Veselinovic credited Matt Little, who also looks after Andy Murray’s physical training, for the work he did with Boulter before Christmas, although she was also careful to throw in a mention for the Lawn Tennis Association’s fitness coaches.

Katie Boulter of Great Britain hits a backhand against Brenda Fruhvirtova of the Czech Republic in the first round of the Miami Open at Hard Rock Stadium on March 21, 2024 in Miami Gardens, Florida
Boulter's stronger physique was noticeable at the start of the year, says her coach - Getty Images

Even on the practice court, their work together has prioritised conditioning. “You’ve probably noticed that hard courts and balls are becoming slower,” said Veselinovic. “When a match starts a deciding set, the clock already says two hours at least. So we decided to make our sessions longer, two-and-a-half hours on court, with another session of physical work in the afternoon.

“The other thing Katie did differently is that she’s working during the tournament week. The only day that she doesn’t do extra is the day before the match. This is possible because the [fitness] base was made the year before. If we keep pushing, if she stays healthy, that’s going to help us go further than top 20, to the top 10.”

Veselinovic has worked with enough quality players, including Lucie Safarova (who peaked at No 5), Alize Cornet (11), Petra Martic (14) and Katarina Srebotnik (20), to know whereof she speaks. Many of these players enjoyed mid-career boosts, with Sretbotnik achieving her peak position at 26, Safarova at 28 and Martic at 29.

It was a similar story with Konta, even if Veselinovic’s role with the LTA, which began in the summer of 2019, never brought them together on a formal basis. Having finally cracked the world’s top 100 at 24 years and three months – a figure which would once have been considered middle-aged in women’s tennis – Konta accelerated up the chart and became a top-10 player just over a year later.

‘Katie has a very good environment, she doesn’t get homesick’
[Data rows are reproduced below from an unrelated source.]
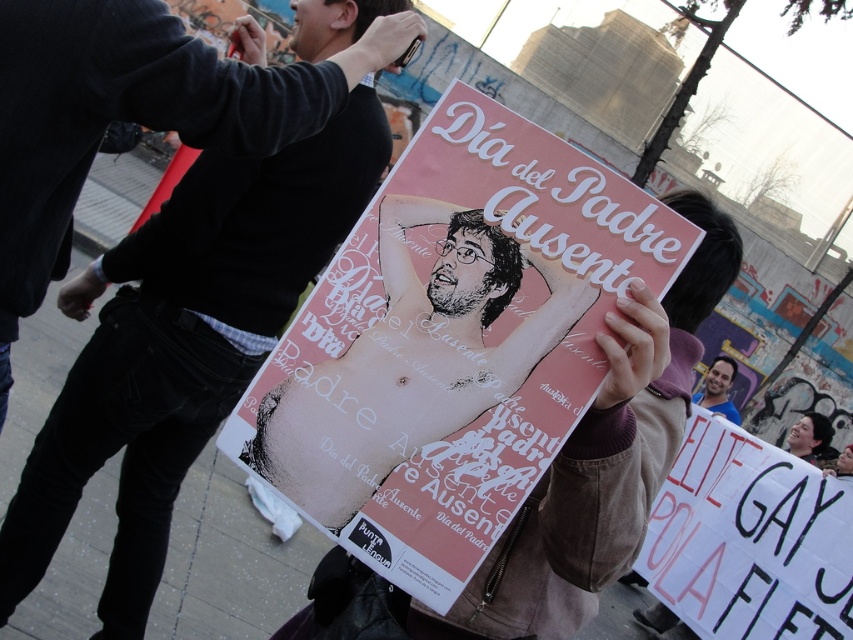 Question: Which of the following is the closest to the observer?

Choices:
 (A) (337, 465)
 (B) (727, 522)

Answer: (A)

Question: Which object is closer to the camera taking this photo?

Choices:
 (A) smooth skin face at center
 (B) white paper sign at lower right

Answer: (B)

Question: Considering the real-world distances, which object is farthest from the white paper sign at lower right?

Choices:
 (A) matte black poster at center
 (B) smooth skin face at center
 (C) matte pink poster at center

Answer: (C)

Question: From the image, what is the correct spatial relationship of matte pink poster at center in relation to smooth skin face at center?

Choices:
 (A) left
 (B) right

Answer: (A)

Question: Does matte pink poster at center have a smaller size compared to white paper sign at lower right?

Choices:
 (A) yes
 (B) no

Answer: (A)

Question: Does pink paper poster at center come behind matte black poster at center?

Choices:
 (A) yes
 (B) no

Answer: (B) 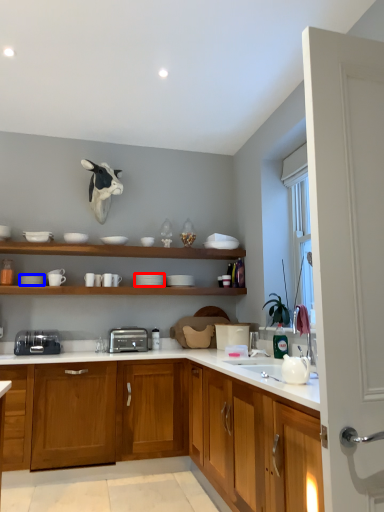 Question: Which object is closer to the camera taking this photo, tableware (highlighted by a red box) or tableware (highlighted by a blue box)?

Choices:
 (A) tableware
 (B) tableware

Answer: (B) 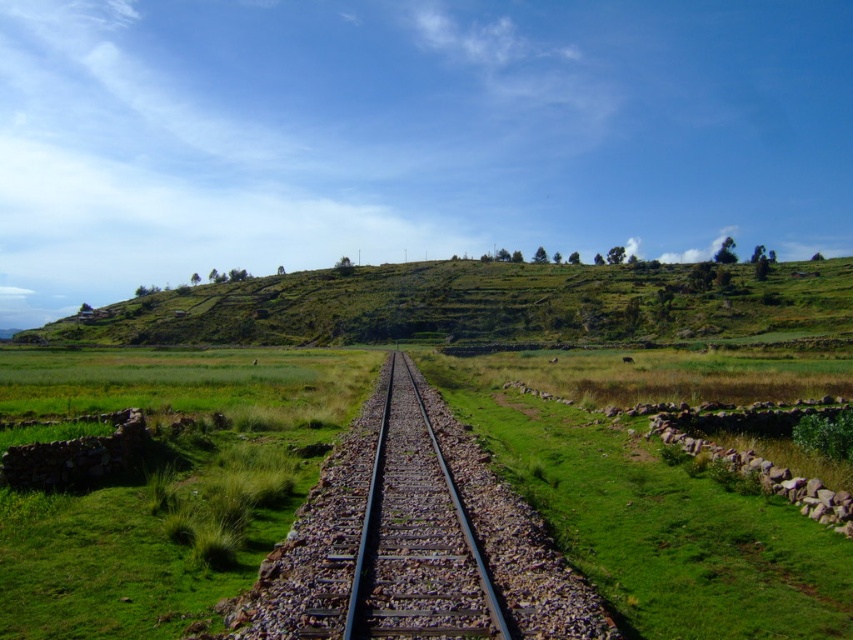 You are a hiker standing at the point marked by the coordinates point (x=474, y=305). Looking around, you see the green grassy hillside at center. Which direction should you face to see the railway track that runs parallel to the stone wall on the right side?

The point (x=474, y=305) marks the green grassy hillside at center. Since the railway track is bordered by grassy areas on both sides and the stone wall is on the right side of the track, you should face towards the railway track which is adjacent to the grassy hillside. Therefore, facing towards the railway track would allow you to see it running parallel to the stone wall on its right side.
Aside from the daily tests thrown up by the match court, success on the WTA Tour often relies on putting up with the abnormal lifestyle. A female coach can be helpful here, as can a partner who is regularly present at the same tournaments. Boulter enjoys both of these advantages – the first through Veselinovic and the second through her Australian boyfriend, world No 11 Alex de Minaur.

ews Katie Boulter and Alex de Minaur vs Joran Vliegen and Yifan Xu on court no2 Wimbledon day 7 9 July 2023
Boulter and boyfriend Alex de Minaur have competed in mixed doubles together - Heathcliff O'Malley for The Telegraph

The relationship issue is usually less of a problem for male players. Even in 2024, it remains more socially acceptable for a non-tennis-playing girlfriend to accept the role of travelling partner than the boyfriend of a WTA star.

“Katie doesn’t get homesick,” said Veselinovic. “She’s created a very good environment around her and she’s a happy person. When she comes on the court, she’s always in a good mood. It makes a difference.”

The next couple of days – and indeed months – might test that equanimity. Remarkably, Boulter has never played a single WTA-level match on European red clay. And now she is about to go into a BJK Cup tie on the surface against Caroline Garcia and (probably) Clara Burel.

“The choice of surface is a big advantage,” says Veselinovic of this BJK Cup qualifier, which will be played near Calais in a small town called Le Portel. “Before they are 18, the French youngsters have already played 200 matches on clay.

“But I’m so happy with the first three days of Katie’s practice [which took place on red-clay courts at the LTA’s Roehampton headquarters in south-west London]. She’s quite natural. So yes, it’s just the belief, the trust. She needs to develop that. But it’s a strong British team, so let’s see what happens.”